● **Stored entries**:

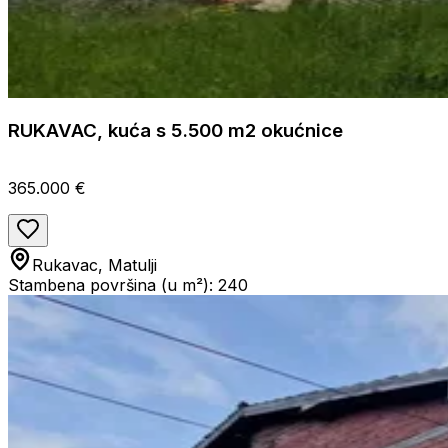
RUKAVAC, kuća s 5.500 m2 okućnice
365.000 €
Rukavac, Matulji
Stambena površina (u m²): 240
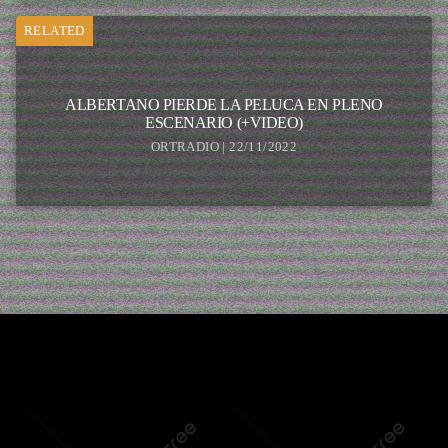
RELATED
ALBERTANO PIERDE LA PELUCA EN PLENO
ESCENARIO (+VIDEO)
ORTRADIO | 22/11/2022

● **Activity**: Please print the data above once more, exactly as it appears, with no pictures.

● **The answer**:
RUKAVAC, kuća s 5.500 m2 okućnice
365.000 €
Rukavac, Matulji
Stambena površina (u m²): 240
RELATED
ALBERTANO PIERDE LA PELUCA EN PLENO
ESCENARIO (+VIDEO)
ORTRADIO | 22/11/2022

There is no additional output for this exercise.